» EXERCISE DESCRIPTION
Please return each entry exactly as it appears, but not the pictures.

Collected data
+++
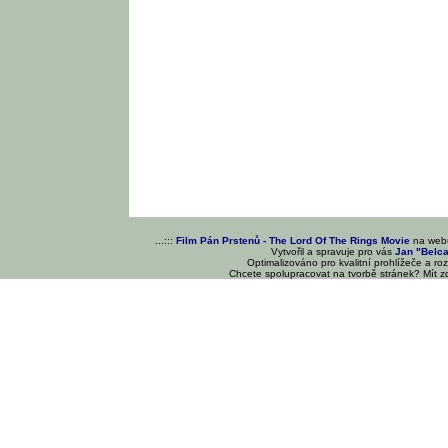
...:::
Film Pán Prstenů - The Lord Of The Rings Movie
na we
Vytvořil a spravuje pro vás
Jan "Belc
Optimalizováno pro kvalitní prohlížeče a ro
Chcete spolupracovat na tvorbě stránek? Mít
+++
» SOLVED EXERCISE
...:::
Film Pán Prstenů - The Lord Of The Rings Movie
na we
Vytvořil a spravuje pro vás
Jan "Belc
Optimalizováno pro kvalitní prohlížeče a ro
Chcete spolupracovat na tvorbě stránek? Mít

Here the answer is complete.